TASK BRIEF:
Starting at the line with "قرار وثیقه (آزادی", set down each line of the entries below through the last one, exactly as it stands.

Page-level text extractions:
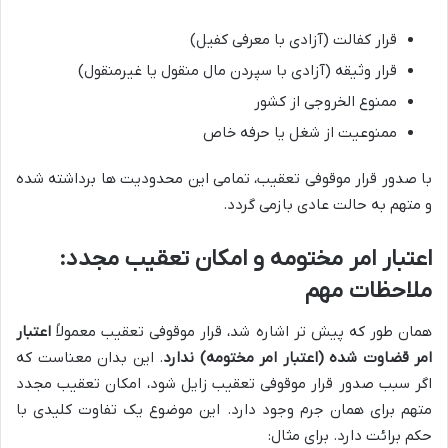
قرار کفالت (آزادی با معرفی کفیل)
قرار وثیقه (آزادی با سپردن مال منقول یا غیرمنقول)
ممنوع الخروجی از کشور
ممنوعیت از شغل یا حرفه خاص
با صدور قرار موقوفی تعقیب، تمامی این محدودیت ها برداشته شده
و متهم به حالت عادی بازمی گردد.
اعتبار امر مختومه و امکان تعقیب مجدد:
ملاحظات مهم
همان طور که پیش تر اشاره شد، قرار موقوفی تعقیب معمولاً
اعتبار
امر قضاوت شده (اعتبار امر مختومه) ندارد
. این بدان معناست که
اگر سبب صدور قرار موقوفی تعقیب زایل شود، امکان تعقیب مجدد
متهم برای همان جرم وجود دارد. این موضوع یک تفاوت کلیدی با
حکم برائت دارد. برای مثال:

EXERCISE OUTPUT:
قرار وثیقه (آزادی با سپردن مال منقول یا غیرمنقول)
ممنوع الخروجی از کشور
ممنوعیت از شغل یا حرفه خاص
با صدور قرار موقوفی تعقیب، تمامی این محدودیت ها برداشته شده
و متهم به حالت عادی بازمی گردد.
اعتبار امر مختومه و امکان تعقیب مجدد:
ملاحظات مهم
همان طور که پیش تر اشاره شد، قرار موقوفی تعقیب معمولاً
اعتبار
امر قضاوت شده (اعتبار امر مختومه) ندارد
. این بدان معناست که
اگر سبب صدور قرار موقوفی تعقیب زایل شود، امکان تعقیب مجدد
متهم برای همان جرم وجود دارد. این موضوع یک تفاوت کلیدی با
حکم برائت دارد. برای مثال:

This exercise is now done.